== Data supplied ==
|---|
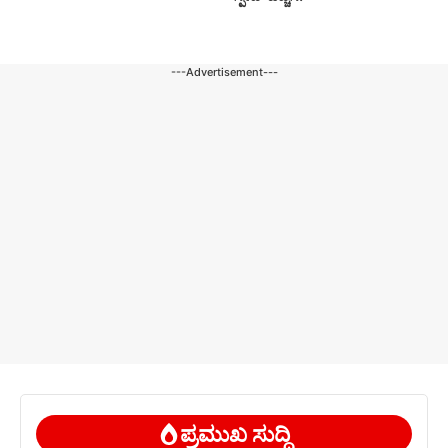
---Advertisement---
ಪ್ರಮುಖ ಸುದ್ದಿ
|---|
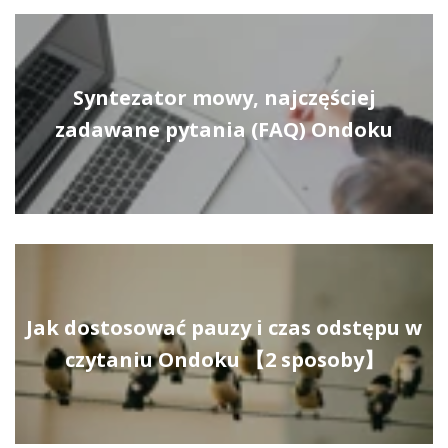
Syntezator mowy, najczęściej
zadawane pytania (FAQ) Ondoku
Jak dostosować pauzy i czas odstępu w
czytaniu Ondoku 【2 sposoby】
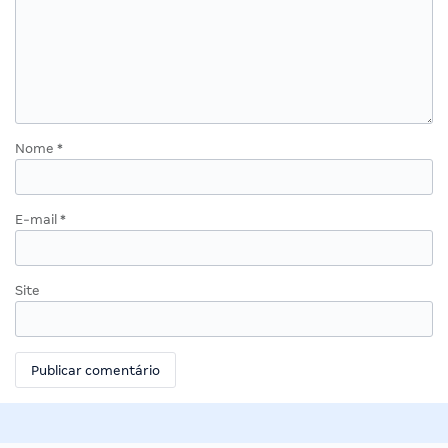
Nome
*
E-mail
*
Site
|---|
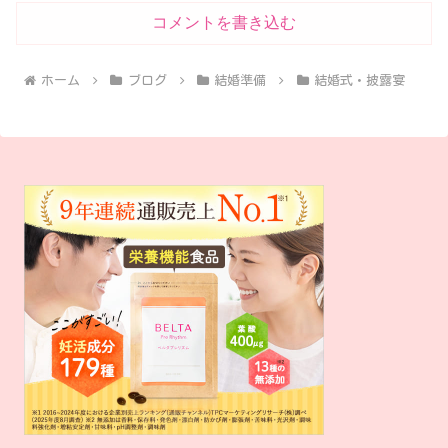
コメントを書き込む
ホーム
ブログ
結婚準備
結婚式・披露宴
|---|
== Your objective ==
Check each line of the entries for the string "Ondoku". Copy the lines that have it.

== Exercise response ==
zadawane pytania (FAQ) Ondoku
czytaniu Ondoku 【2 sposoby】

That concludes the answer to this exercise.